Одна белая, другая — чёрная.
Это волосы у неё были чёрные.
Белая была молодой, и всё больше письма с фронта носила: треугольники с чернильной печатью полевой почты и штампом «проверено военной цензурой». Когда по улице проходила белая — из хат выскакивала вся улица, и каждая баба спрашивала, нет ли ей письма, а если нет, — то кому пришло письмо.
И та, которая получала письмо, плакала от счастья, что муж, или брат, или сын, а то и дочка, живы, воюют на фронте, бьют фашиста, и по много раз читала зачитанную до дыр весточку соседям, набежавшим в хату, и все плакали отчего-то.
Чёрную же боялись пуще смерти.
Была она высокая и немолодая, худая, с ввалившимися щеками и большими чёрными глазами.
Мы её звали смертью.
Не знаю, почему, но похоронки она носила чаще, чем белая.
Белая, когда похоронка — так она надевала чёрный платок и плакала.
И сама старалась похоронку отдать кому из соседей, потому что ей жалко было видеть, как баба убивалась, как она кричала на весь посёлок, как соседи отливали водой бедную, оставшуюся теперь уже навсегда без кормильца…
Когда белая появлялась в чёрном платке — вся улица сразу знала, что кому-то похоронка, и боялся каждый подойти в той почтальонше, боялся, что похоронка — это ему, и становилось на улице, как на кладбище: каждый выходил на порог своей избы и молча следил, куда пойдёт почтальонша, и каждый не хотел брать ту похоронку, даже если эта похоронка и не ему… И крик дикий бабий говорил о том, что похоронка пришла в эту избу.
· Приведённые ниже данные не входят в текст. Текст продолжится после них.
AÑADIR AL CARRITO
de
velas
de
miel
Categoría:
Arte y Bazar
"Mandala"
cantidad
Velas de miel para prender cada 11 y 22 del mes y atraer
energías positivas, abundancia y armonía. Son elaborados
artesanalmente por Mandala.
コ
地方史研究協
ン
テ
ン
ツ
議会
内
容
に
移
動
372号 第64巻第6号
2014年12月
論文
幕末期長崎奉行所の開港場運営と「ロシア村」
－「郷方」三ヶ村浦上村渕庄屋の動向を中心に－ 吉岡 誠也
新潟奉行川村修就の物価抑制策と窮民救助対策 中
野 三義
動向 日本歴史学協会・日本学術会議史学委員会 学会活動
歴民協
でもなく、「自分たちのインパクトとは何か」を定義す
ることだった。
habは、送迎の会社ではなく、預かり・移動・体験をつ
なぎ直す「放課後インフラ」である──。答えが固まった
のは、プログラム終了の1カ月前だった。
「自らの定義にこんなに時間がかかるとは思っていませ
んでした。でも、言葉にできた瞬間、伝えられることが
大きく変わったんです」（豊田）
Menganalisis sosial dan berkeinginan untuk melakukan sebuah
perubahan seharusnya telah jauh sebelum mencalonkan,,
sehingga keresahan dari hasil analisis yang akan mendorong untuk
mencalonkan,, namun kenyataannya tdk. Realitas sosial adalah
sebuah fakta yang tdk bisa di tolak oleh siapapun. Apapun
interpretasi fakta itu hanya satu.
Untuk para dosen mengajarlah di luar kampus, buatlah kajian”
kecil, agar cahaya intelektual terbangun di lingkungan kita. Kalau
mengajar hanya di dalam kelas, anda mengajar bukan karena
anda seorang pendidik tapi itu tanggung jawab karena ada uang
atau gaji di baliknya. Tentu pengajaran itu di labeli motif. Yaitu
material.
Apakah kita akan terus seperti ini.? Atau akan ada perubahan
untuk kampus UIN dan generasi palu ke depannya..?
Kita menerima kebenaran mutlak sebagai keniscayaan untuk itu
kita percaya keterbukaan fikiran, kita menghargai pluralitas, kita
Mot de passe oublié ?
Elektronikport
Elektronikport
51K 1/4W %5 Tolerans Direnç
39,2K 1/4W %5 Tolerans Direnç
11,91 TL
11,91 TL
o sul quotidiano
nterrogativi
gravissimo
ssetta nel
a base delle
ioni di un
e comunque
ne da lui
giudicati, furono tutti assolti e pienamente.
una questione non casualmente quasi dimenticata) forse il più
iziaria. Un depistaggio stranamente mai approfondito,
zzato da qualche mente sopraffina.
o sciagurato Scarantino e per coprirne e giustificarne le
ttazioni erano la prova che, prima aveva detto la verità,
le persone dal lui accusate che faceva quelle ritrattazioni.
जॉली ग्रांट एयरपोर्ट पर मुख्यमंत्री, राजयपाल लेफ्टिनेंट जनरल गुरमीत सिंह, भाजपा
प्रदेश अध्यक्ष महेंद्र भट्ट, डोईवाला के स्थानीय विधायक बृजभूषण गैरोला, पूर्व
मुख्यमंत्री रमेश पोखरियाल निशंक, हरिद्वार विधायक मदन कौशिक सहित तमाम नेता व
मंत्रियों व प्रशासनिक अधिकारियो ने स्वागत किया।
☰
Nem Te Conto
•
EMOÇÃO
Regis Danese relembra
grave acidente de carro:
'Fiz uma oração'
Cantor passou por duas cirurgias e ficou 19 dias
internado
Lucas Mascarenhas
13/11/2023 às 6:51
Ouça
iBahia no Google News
И собирались соседки, как на похороны, и сидели рядом с несчастной, и плакали вместе…
А чёрная…
Чёрная всегда и ходила в чёрном.
У неё мужа убило сразу, как война началась, а через два месяца — и на сына похоронку принесли…
С тех пор она и ходит в чёрном.
Никто не видел, чтобы она когда плакала.
Она и соседям похоронку не передавала.
Она сразу прямо шла в ту избу, хозяина которой убило.
Тут уже никакой надежды не было: сразу видно, что похоронка.
И падала на колени хозяйка избы, и пыталась какая убежать от той похоронки, и кричать начинала — ничего не помогало: чёрная всё равно подходила к несчастной и вкладывала в руку воющей бабе тот страшный листок.
И так же молча уходила.
Смертью мы её звали.
Смертью она, как видно, и была.
И даже когда была победа — она чёрного так и не сняла, так и ходила в чёрном.
* * *
Ну, а у меня был дед…
С дедом было весело, интересно. Пока он не пьяный. А потом дед умер.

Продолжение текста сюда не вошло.